(REQUIRED ACTION)
Below are the entries to work from; restate word for word the portion that opens with the line containing "EACH DAY A NEW BEGINNING (330, 754)" and closes with the line containing "Events (952, 263)", keeping both.

Pixel coordinate grounding data:

+++

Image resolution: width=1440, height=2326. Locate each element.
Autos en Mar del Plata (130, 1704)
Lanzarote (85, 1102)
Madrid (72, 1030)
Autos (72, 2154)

+++

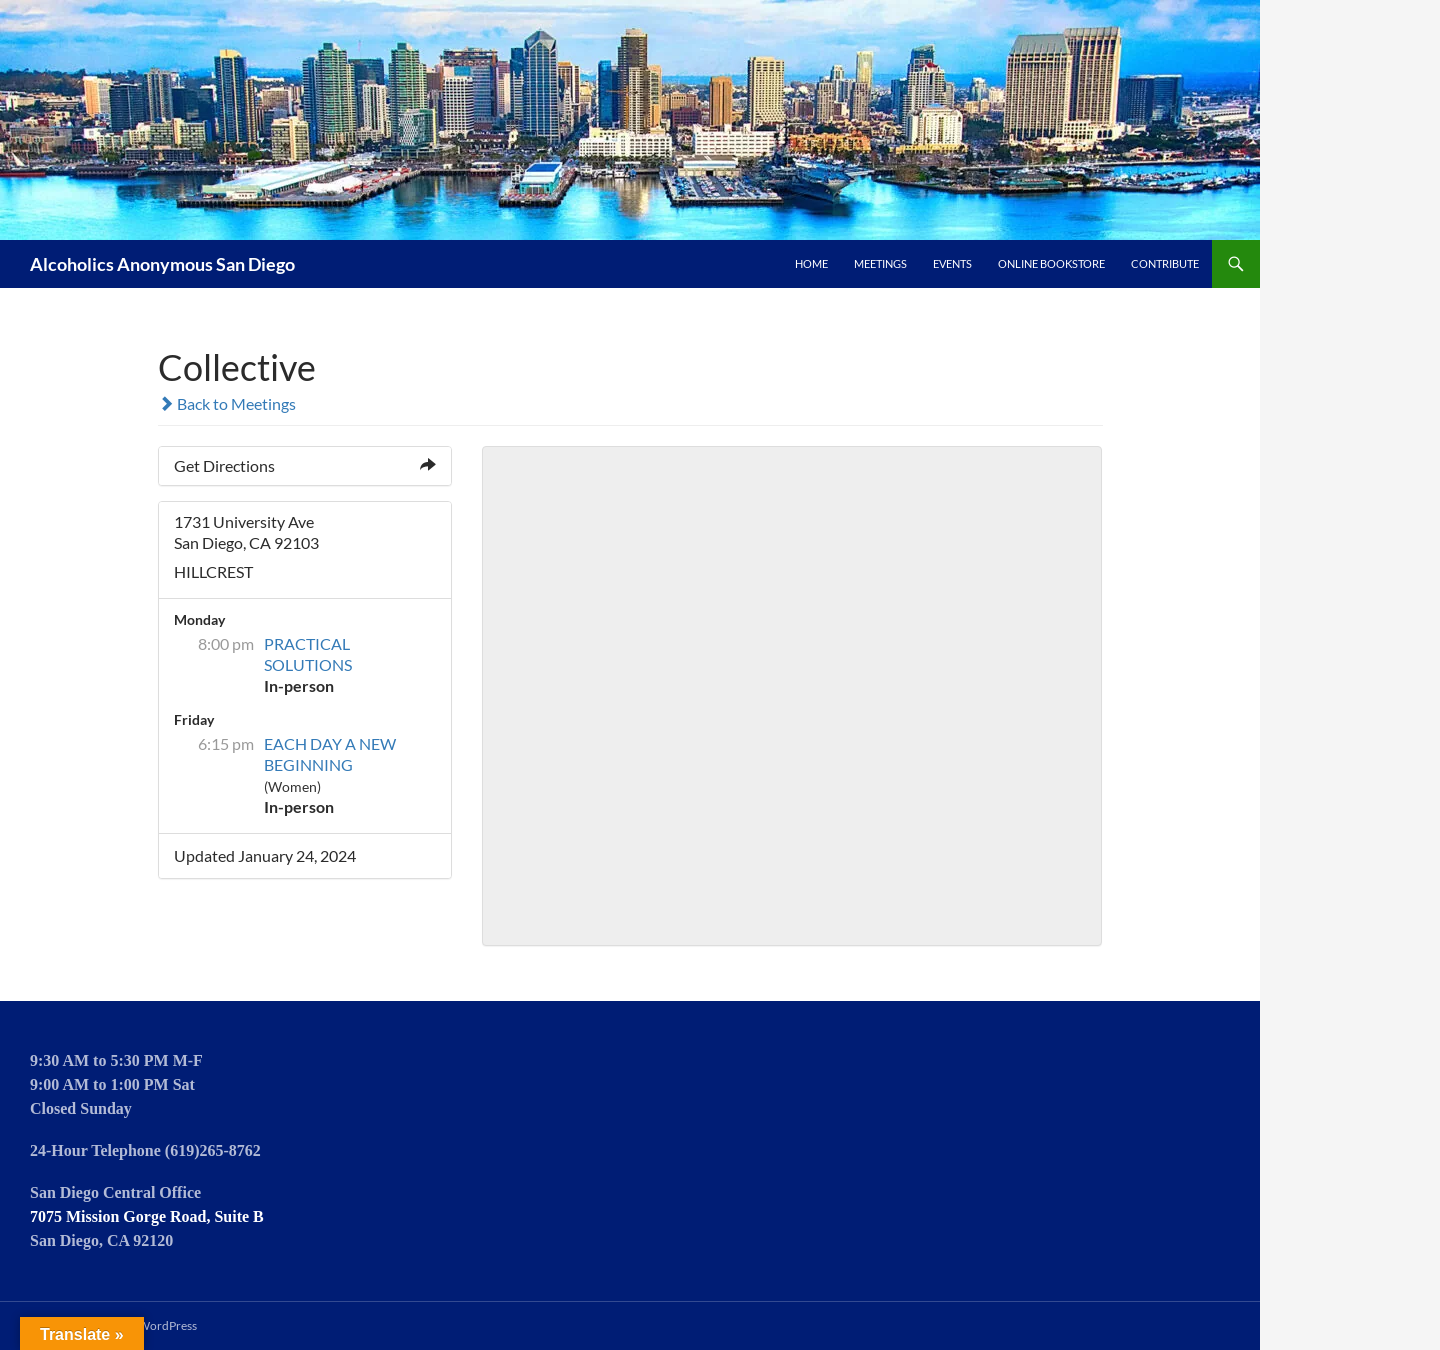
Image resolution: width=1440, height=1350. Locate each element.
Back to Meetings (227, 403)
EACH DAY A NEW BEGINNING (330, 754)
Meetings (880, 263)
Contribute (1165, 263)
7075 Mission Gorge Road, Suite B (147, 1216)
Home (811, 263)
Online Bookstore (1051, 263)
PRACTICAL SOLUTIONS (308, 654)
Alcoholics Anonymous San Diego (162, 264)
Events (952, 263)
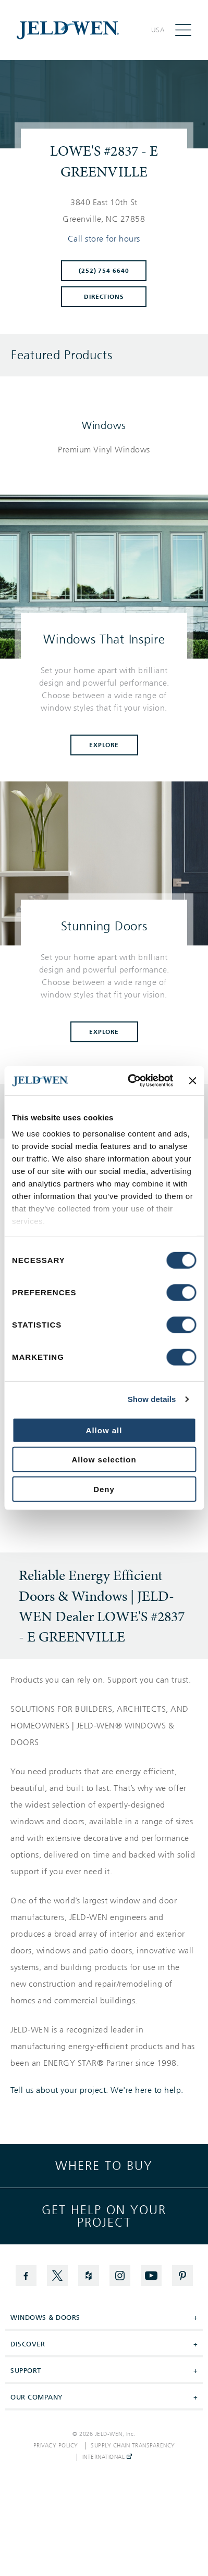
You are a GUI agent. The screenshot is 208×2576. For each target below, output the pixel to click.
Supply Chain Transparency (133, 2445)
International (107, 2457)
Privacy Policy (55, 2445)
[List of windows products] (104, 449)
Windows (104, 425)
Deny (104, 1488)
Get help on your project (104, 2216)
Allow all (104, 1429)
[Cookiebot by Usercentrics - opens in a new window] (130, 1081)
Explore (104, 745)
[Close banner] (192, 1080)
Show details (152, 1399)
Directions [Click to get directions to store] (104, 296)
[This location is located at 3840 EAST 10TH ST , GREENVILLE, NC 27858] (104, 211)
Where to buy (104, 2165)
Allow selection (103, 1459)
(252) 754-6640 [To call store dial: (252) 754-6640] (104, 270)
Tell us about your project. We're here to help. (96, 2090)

+++

(PROBLEM SOLUTION)
EACH DAY A NEW BEGINNING (330, 754)
Meetings (880, 263)
Contribute (1165, 263)
7075 Mission Gorge Road, Suite B (147, 1216)
Home (811, 263)
Online Bookstore (1051, 263)
PRACTICAL SOLUTIONS (308, 654)
Alcoholics Anonymous San Diego (162, 264)
Events (952, 263)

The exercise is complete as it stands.